Por Pilar Rahola
Adiós...
Por Pilar Rahola
Si “Dios es el corazón del mundo”, como dijo Vicente Ferrer, él era su latido
La muerte siempre es un vacío.
Un vacío tosco, siniestro, cuya ausencia de todo la convierte en el silencio más inquietante.
Por supuesto, son muchas las reflexiones que impone la muerte, y algunas tienen el sentido de la vida.
Pero ante su fría constatación, cuando no es una abstracción filosófica, sino un cuerpo inerte conocido, una mirada quebrada para siempre, el último vestigio de alguien que tuvo esperanzas, ilusiones, que construyó castillos de sueños y derribó algunos de ellos, y que caminó por la vida compartida, entonces la muerte es un golpe seco, ¡zas!, sin nada por decir.
Una nada.
Muchos hablan de la necesaria cultura de la muerte, del deber de entender el morir, como algo propio del vivir, de prepararse…
Pero soy de los que no quieren oír, ni pensar, ni prepararse para la muerte.
Y, sobre todo, soy de los que no quieren prepararse para la muerte de los que amo, incapaz de recoser el vacío agudo que me crea ese solo pensamiento.

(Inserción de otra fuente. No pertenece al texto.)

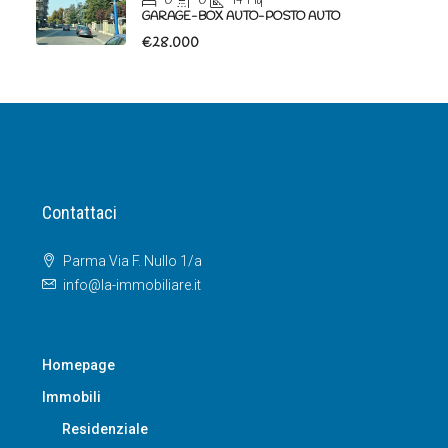
€28.000
Contattaci
Parma Via F. Nullo 1/a
info@la-immobiliare.it
Homepage
Immobili
Residenziale
Nuove costruzioni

Enganchada a la vida como una auténtica drogadicta, la concibo como algo total, indiscutible, eterno…, hasta que llegue el fin.
¿Pensar en la muerte?
En el último minuto, en el último aliento.
O, quizás, nunca.
A veces mueren de lejos.
Son gentes con las que nunca tomamos un café, ni dejamos que se escapara la arena del tiempo, en un ratito tonto y delicioso.
Ni sufrimos con ellos las cuitas de lo cotidiano.
Ni reímos, ni lloramos, ni nos abrazamos, ni nos acariciamos, ni dormimos juntos, ni sorbimos el néctar de las emociones.
Pero están ahí, en el paisaje de nuestra vida, como faros de luz que iluminan extensiones humanas, como pequeños hitos, que recuerdan lo sinuoso que es el camino. Esas gentes son bellas, nacieron bellas, se construyeron bellas, y su excepcionalidad nos convierte en algo más humanos, quizás menos pequeños.
¿Héroes de causas románticas?
¿Servidores de lo bueno, entre lo malo?
¿Amantes de los otros, más allá de todo egoísmo?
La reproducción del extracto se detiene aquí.